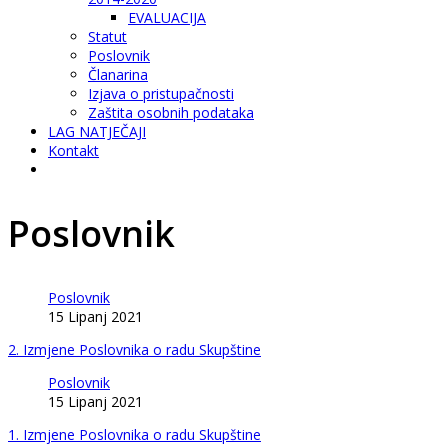
EVALUACIJA
Statut
Poslovnik
Članarina
Izjava o pristupačnosti
Zaštita osobnih podataka
LAG NATJEČAJI
Kontakt
Poslovnik
Poslovnik
15 Lipanj 2021
2. Izmjene Poslovnika o radu Skupštine
Poslovnik
15 Lipanj 2021
1. Izmjene Poslovnika o radu Skupštine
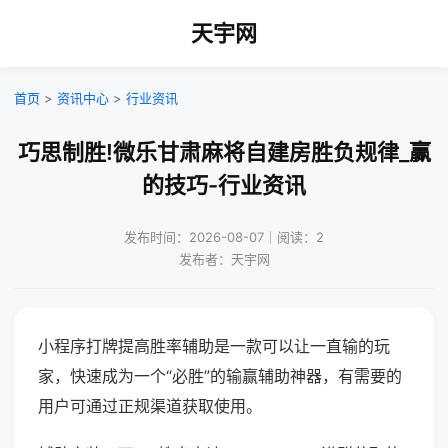
天宇网
首页
>
资讯中心
>
行业资讯
巧思制胜!微乐甘肃麻将自建房胜负规律_赢
的技巧-行业资讯
发布时间：2026-08-07｜阅读：2
发布者：天宇网
小程序打牌提高胜率辅助是一款可以让一直输的玩
家，快速成为一个“必胜”的输赢辅助神器，有需要的
用户可通过正规渠道获取使用。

■ Exercise objective ■
Exactly how many lines of the data above hold the word "Izmjene"? The number is the whole answer.

■ Solution ■
2